Page-level text extractions
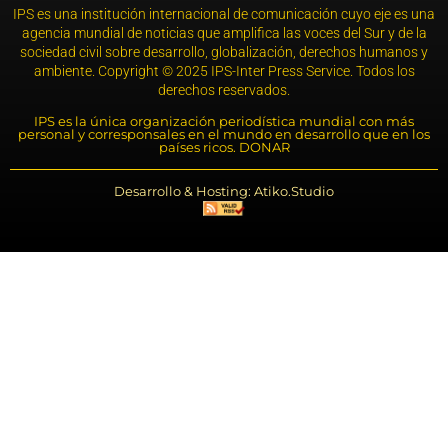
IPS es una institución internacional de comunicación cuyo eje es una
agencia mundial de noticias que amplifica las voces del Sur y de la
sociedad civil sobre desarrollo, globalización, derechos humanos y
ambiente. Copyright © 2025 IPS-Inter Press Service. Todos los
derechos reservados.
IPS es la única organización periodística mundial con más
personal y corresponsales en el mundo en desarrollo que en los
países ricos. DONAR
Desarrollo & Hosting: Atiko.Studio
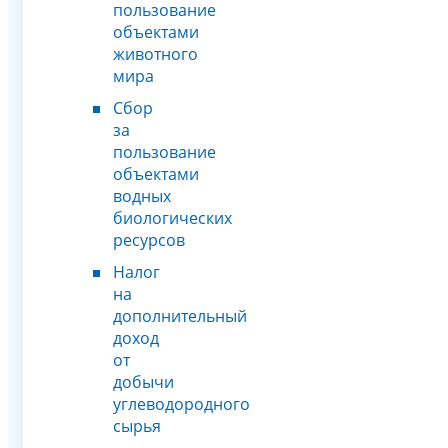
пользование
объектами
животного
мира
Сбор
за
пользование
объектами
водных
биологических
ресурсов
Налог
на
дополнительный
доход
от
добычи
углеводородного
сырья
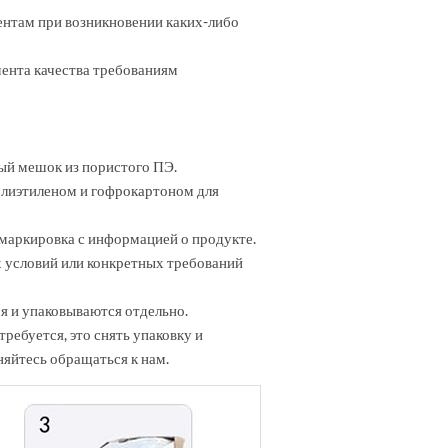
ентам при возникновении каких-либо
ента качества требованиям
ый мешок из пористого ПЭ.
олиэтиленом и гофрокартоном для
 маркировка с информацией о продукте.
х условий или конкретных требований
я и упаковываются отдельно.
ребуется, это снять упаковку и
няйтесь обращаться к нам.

--

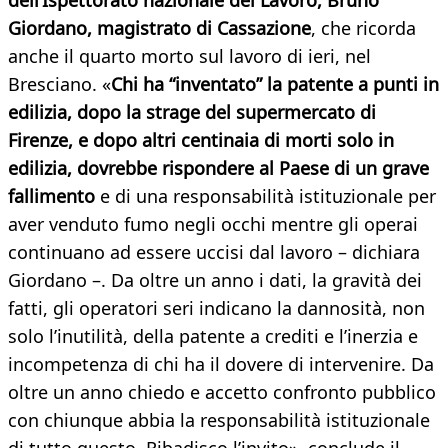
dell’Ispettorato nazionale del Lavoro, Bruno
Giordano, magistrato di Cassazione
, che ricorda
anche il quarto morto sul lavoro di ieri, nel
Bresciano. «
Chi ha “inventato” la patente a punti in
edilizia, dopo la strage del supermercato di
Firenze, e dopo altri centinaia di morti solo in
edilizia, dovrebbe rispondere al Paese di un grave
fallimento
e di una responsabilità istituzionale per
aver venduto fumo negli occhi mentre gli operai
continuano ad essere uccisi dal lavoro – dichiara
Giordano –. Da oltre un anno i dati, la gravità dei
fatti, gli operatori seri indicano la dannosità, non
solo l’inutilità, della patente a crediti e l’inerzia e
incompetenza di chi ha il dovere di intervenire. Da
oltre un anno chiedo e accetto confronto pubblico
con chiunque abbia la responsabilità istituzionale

# PROBLEM REQUIREMENTS
Wherever a line of the data holds "Giordano", copy that line.

# ANSWER TO THIS TASK
Giordano, magistrato di Cassazione
Giordano –. Da oltre un anno i dati, la gravità dei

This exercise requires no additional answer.